Data for review START

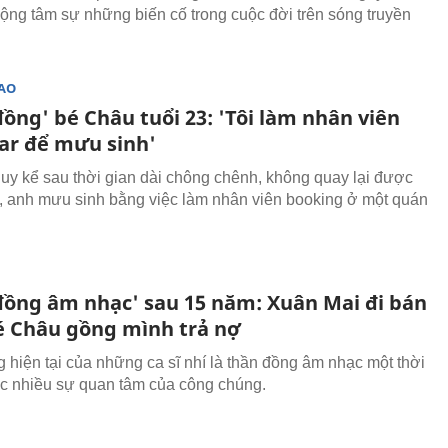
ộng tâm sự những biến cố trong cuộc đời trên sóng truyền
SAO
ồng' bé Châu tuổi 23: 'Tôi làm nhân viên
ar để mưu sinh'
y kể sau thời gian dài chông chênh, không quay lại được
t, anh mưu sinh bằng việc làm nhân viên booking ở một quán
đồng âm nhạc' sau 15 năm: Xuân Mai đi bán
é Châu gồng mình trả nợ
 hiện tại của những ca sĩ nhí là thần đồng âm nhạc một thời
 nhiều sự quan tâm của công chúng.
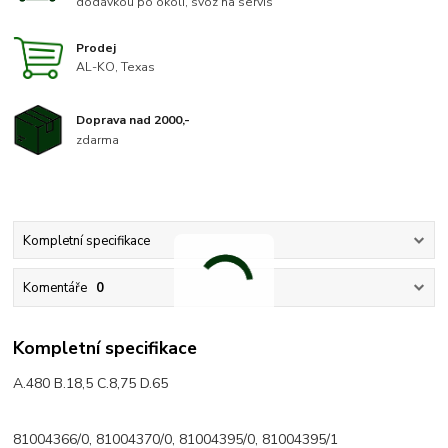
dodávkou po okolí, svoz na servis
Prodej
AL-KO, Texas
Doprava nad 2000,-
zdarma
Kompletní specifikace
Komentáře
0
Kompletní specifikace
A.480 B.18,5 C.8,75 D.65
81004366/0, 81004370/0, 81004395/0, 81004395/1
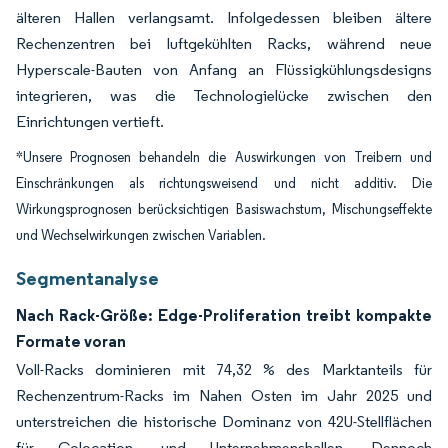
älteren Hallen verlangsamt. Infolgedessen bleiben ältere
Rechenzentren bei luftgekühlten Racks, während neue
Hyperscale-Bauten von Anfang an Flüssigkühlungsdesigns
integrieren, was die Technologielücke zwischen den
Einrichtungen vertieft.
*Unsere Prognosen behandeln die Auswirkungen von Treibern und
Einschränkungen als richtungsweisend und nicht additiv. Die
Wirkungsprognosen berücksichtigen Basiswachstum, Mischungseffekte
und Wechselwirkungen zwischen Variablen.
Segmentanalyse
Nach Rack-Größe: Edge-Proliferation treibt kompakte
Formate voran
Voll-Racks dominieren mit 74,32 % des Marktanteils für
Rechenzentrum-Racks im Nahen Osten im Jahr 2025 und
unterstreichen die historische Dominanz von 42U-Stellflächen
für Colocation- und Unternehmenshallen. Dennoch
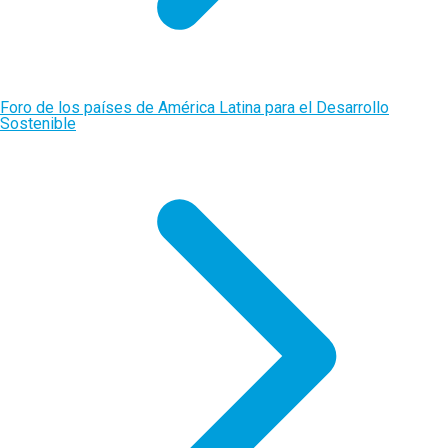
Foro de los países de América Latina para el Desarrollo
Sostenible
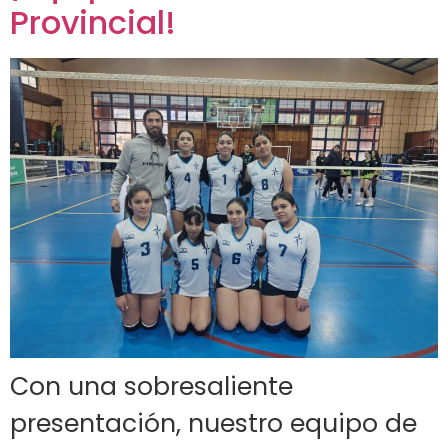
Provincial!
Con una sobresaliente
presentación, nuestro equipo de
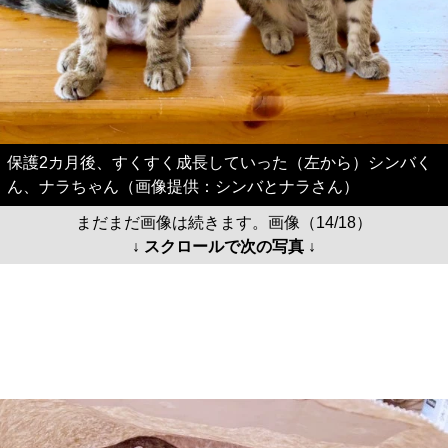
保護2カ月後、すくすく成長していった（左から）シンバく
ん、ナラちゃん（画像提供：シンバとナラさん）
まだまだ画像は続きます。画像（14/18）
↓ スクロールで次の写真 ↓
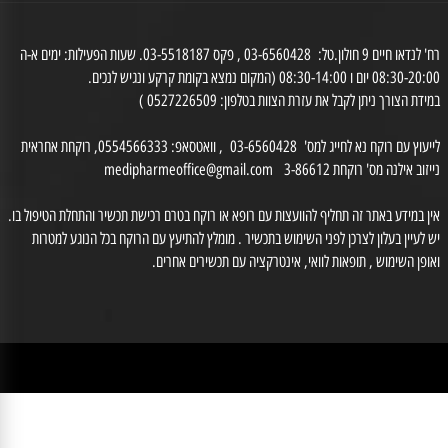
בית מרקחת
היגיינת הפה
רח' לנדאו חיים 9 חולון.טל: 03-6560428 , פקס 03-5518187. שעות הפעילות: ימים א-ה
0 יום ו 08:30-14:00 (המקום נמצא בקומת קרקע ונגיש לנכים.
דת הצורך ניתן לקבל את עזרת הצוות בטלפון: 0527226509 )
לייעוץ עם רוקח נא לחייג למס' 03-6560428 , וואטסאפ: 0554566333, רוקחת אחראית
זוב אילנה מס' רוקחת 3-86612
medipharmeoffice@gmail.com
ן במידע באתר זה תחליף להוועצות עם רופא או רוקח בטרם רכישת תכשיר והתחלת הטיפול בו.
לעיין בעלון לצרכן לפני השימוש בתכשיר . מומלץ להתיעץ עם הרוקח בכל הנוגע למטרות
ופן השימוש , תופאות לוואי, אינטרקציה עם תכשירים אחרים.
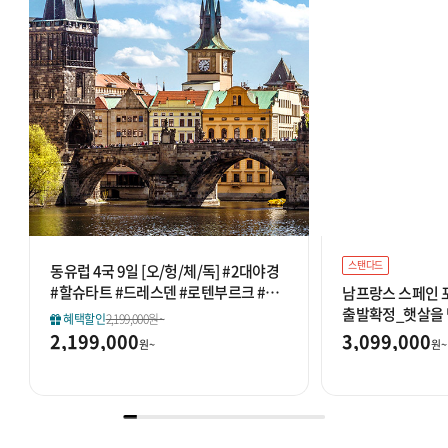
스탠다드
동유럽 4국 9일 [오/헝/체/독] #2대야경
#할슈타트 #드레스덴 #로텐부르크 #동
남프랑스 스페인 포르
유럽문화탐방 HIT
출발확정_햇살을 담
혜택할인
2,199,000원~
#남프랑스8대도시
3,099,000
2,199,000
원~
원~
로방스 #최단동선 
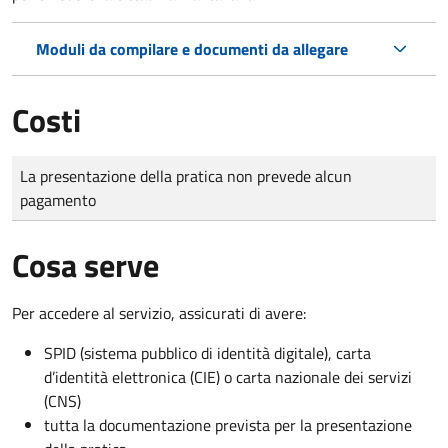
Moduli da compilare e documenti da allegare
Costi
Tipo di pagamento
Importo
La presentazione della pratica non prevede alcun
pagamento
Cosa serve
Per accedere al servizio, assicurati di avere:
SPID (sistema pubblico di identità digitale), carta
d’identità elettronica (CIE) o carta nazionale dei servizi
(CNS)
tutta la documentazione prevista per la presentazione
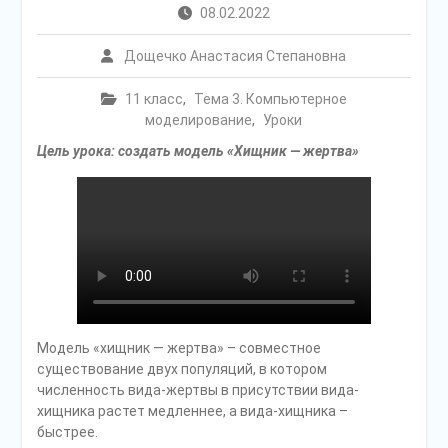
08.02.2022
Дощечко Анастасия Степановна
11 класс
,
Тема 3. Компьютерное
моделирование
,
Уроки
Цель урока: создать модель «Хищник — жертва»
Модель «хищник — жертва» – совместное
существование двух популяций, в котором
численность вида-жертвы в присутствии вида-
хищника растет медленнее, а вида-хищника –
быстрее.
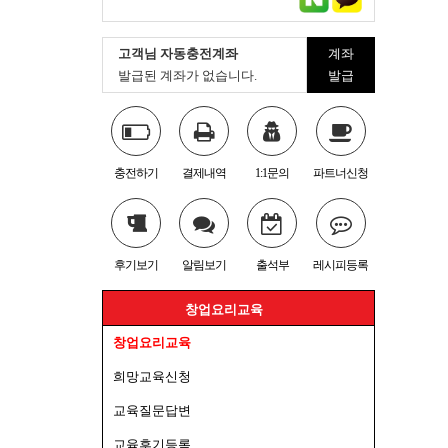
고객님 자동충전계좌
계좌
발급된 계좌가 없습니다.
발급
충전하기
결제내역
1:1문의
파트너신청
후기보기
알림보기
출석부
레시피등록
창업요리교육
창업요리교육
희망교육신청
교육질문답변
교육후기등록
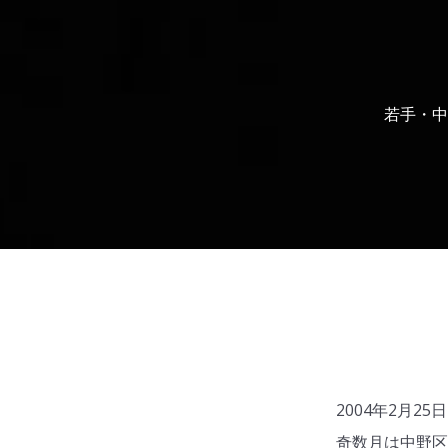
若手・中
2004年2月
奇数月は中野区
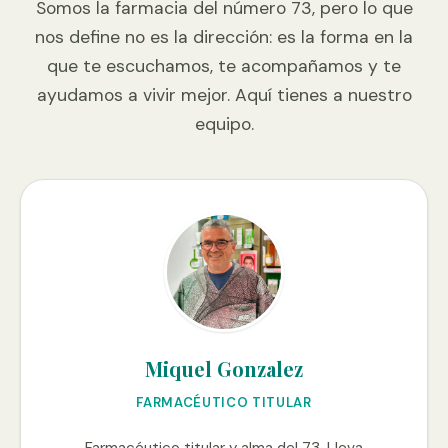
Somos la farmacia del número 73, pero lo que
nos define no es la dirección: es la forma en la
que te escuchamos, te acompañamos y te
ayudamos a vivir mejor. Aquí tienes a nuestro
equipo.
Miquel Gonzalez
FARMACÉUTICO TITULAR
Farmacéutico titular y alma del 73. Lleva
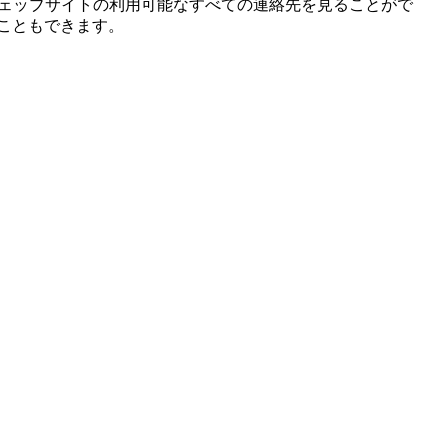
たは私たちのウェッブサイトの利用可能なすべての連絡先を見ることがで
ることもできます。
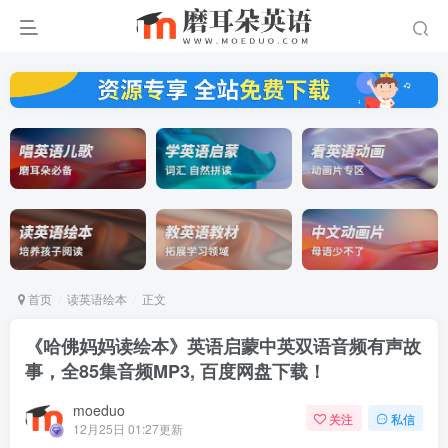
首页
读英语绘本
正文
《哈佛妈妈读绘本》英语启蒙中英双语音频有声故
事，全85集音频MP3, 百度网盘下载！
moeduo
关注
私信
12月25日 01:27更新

Data for review END

Task instructions: What is the number of lines above that contain the string "nuestro"? Answer with that number only.

Result of the task: 2